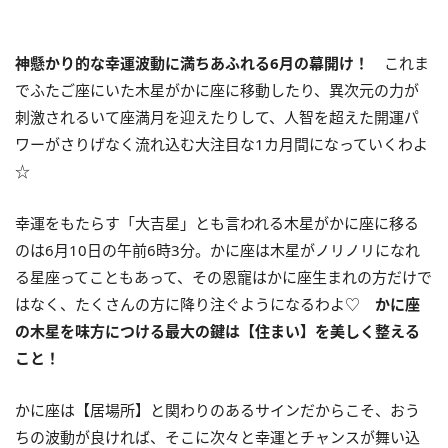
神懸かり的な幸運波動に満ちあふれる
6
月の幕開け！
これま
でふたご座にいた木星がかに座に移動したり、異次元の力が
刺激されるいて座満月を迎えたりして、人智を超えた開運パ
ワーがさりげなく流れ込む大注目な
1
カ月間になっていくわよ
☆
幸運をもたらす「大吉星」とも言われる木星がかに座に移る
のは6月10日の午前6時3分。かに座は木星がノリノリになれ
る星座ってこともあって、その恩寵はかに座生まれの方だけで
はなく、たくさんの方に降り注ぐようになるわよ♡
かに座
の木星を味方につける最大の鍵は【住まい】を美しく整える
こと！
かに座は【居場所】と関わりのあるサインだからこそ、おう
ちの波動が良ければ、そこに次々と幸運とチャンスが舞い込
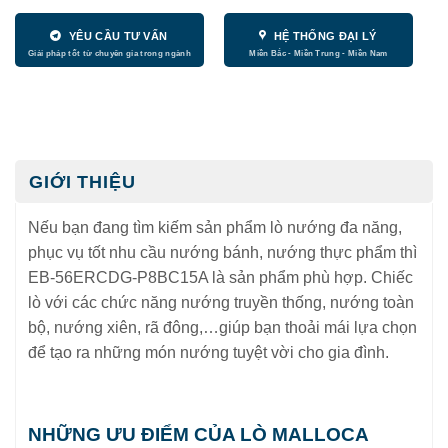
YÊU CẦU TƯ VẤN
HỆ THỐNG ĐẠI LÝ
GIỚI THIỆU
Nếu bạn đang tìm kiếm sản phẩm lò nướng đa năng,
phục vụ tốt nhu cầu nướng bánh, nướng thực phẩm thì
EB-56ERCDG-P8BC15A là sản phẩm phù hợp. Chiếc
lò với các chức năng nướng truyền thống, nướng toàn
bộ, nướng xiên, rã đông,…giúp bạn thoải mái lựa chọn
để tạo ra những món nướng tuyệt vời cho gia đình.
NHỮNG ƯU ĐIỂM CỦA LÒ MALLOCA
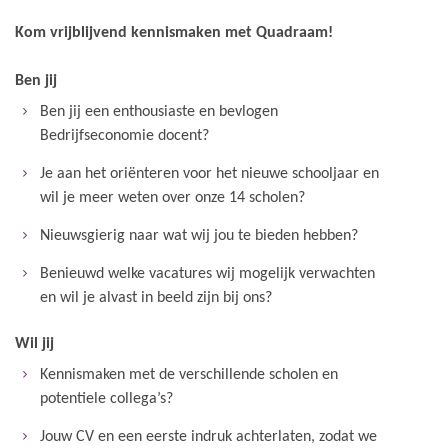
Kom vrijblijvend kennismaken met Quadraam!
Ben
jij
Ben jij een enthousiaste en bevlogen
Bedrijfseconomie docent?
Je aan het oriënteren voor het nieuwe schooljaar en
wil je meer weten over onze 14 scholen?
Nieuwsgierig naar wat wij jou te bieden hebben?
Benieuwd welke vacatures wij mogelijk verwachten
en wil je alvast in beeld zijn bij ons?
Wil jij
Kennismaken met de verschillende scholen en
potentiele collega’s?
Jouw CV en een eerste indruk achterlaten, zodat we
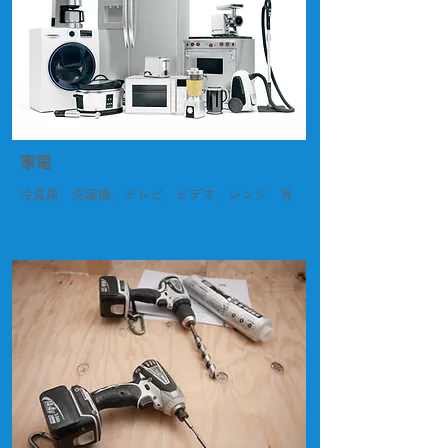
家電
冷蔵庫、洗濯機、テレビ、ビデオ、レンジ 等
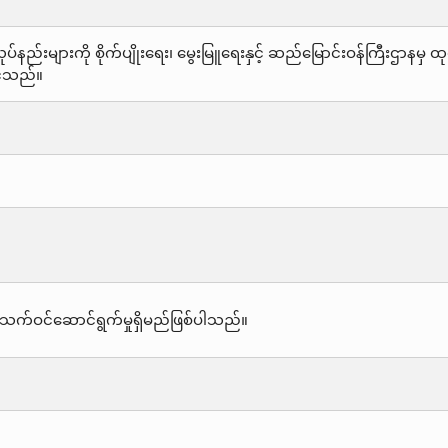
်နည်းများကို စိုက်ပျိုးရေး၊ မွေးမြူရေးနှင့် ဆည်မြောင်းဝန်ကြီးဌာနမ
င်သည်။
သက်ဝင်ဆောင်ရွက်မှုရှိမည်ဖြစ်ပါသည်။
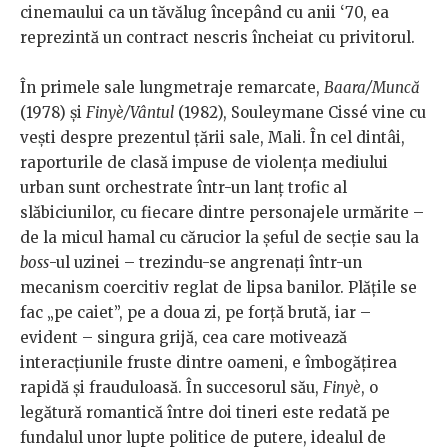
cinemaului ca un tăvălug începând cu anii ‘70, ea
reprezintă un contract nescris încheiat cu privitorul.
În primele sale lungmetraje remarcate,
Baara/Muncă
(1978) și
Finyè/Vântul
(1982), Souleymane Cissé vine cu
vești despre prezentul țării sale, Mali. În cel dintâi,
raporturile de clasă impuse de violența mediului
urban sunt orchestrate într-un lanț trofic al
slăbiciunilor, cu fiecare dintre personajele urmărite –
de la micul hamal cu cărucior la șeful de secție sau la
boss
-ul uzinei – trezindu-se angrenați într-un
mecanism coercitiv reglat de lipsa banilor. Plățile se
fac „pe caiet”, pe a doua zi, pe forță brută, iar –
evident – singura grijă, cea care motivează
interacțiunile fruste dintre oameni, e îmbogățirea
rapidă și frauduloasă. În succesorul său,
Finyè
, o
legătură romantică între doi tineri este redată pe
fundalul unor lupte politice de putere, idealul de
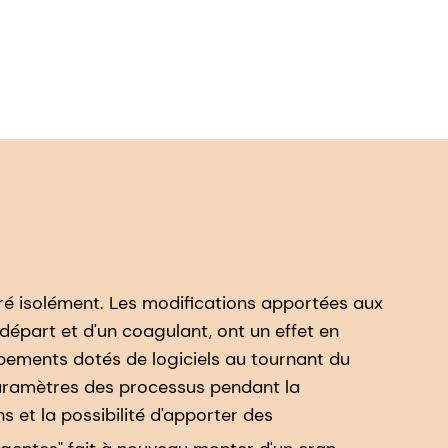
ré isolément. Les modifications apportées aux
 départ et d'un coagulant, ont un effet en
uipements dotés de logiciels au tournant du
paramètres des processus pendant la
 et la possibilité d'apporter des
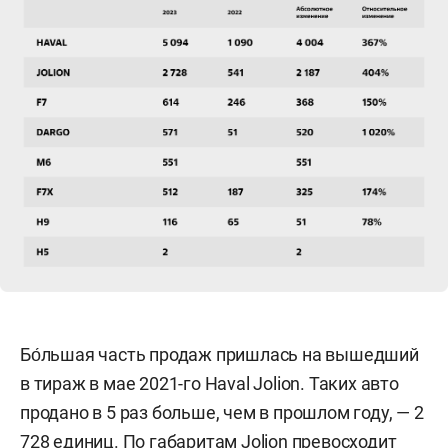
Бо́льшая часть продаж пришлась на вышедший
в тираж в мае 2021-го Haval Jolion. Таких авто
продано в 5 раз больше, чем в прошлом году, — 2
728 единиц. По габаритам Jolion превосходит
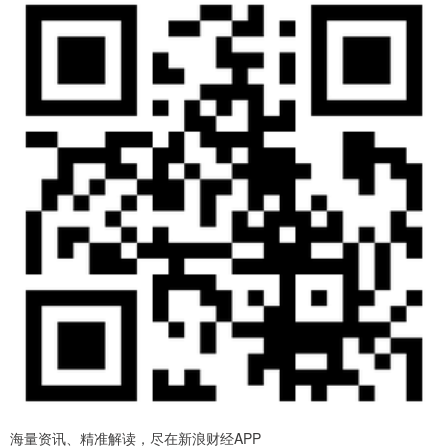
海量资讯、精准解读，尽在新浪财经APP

+++

Task statement: Transcribe the opening line of the listing above, please, and every line after it through the line with "Ben jij een enthousiaste en bevlogen", word for word, without pictures.

Exercise solution:
神懸かり的な幸運波動に満ちあふれる
6
月の幕開け！
これま
でふたご座にいた木星がかに座に移動したり、異次元の力が
刺激されるいて座満月を迎えたりして、人智を超えた開運パ
ワーがさりげなく流れ込む大注目な
1
カ月間になっていくわよ
☆
幸運をもたらす「大吉星」とも言われる木星がかに座に移る
のは6月10日の午前6時3分。かに座は木星がノリノリになれ
る星座ってこともあって、その恩寵はかに座生まれの方だけで
はなく、たくさんの方に降り注ぐようになるわよ♡
かに座
の木星を味方につける最大の鍵は【住まい】を美しく整える
こと！
かに座は【居場所】と関わりのあるサインだからこそ、おう
ちの波動が良ければ、そこに次々と幸運とチャンスが舞い込
YÊU CẦU TƯ VẤN
HỆ THỐNG ĐẠI LÝ
GIỚI THIỆU
Nếu bạn đang tìm kiếm sản phẩm lò nướng đa năng,
phục vụ tốt nhu cầu nướng bánh, nướng thực phẩm thì
EB-56ERCDG-P8BC15A là sản phẩm phù hợp. Chiếc
lò với các chức năng nướng truyền thống, nướng toàn
bộ, nướng xiên, rã đông,…giúp bạn thoải mái lựa chọn
để tạo ra những món nướng tuyệt vời cho gia đình.
NHỮNG ƯU ĐIỂM CỦA LÒ MALLOCA
Kom vrijblijvend kennismaken met Quadraam!
Ben
jij
Ben jij een enthousiaste en bevlogen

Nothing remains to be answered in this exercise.